** Directions for this task **
Copy out every line of the data where the word "petrol" is found.

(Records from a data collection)
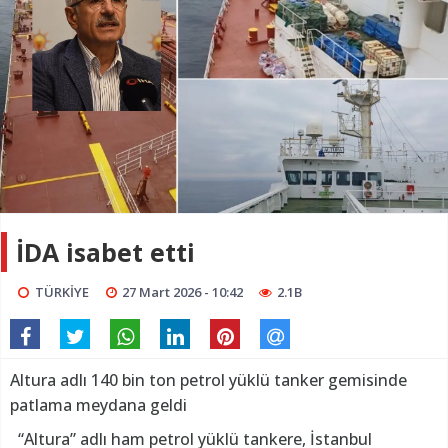
İDA isabet etti
TÜRKİYE
27 Mart 2026 - 10:42
2.1B
Altura adlı 140 bin ton petrol yüklü tanker gemisinde
patlama meydana geldi
“Altura” adlı ham petrol yüklü tankere, İstanbul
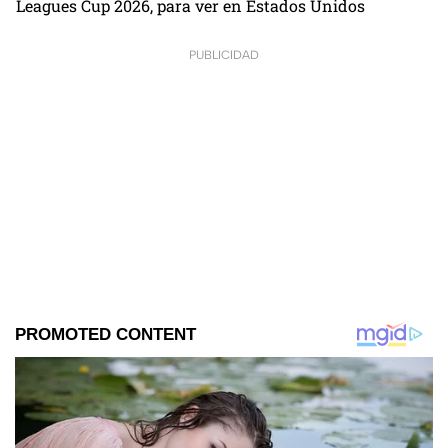
Leagues Cup 2026, para ver en Estados Unidos
PUBLICIDAD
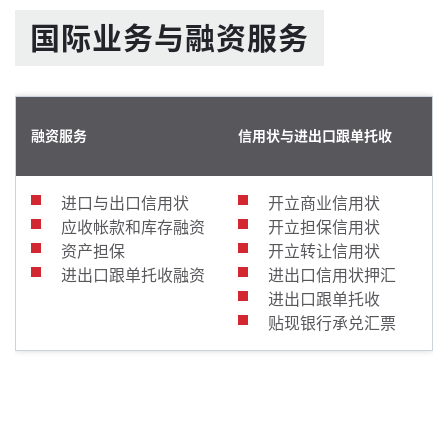
国际业务与融资服务
融资服务
信用状与进出口跟单托收
进口与出口信用状
开立商业信用状
应收帐款和库存融资
开立担保信用状
资产担保
开立转让信用状
进出口跟单托收融资
进出口信用状押汇
进出口跟单托收
贴现银行承兑汇票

** Task result **
Altura adlı 140 bin ton petrol yüklü tanker gemisinde
“Altura” adlı ham petrol yüklü tankere, İstanbul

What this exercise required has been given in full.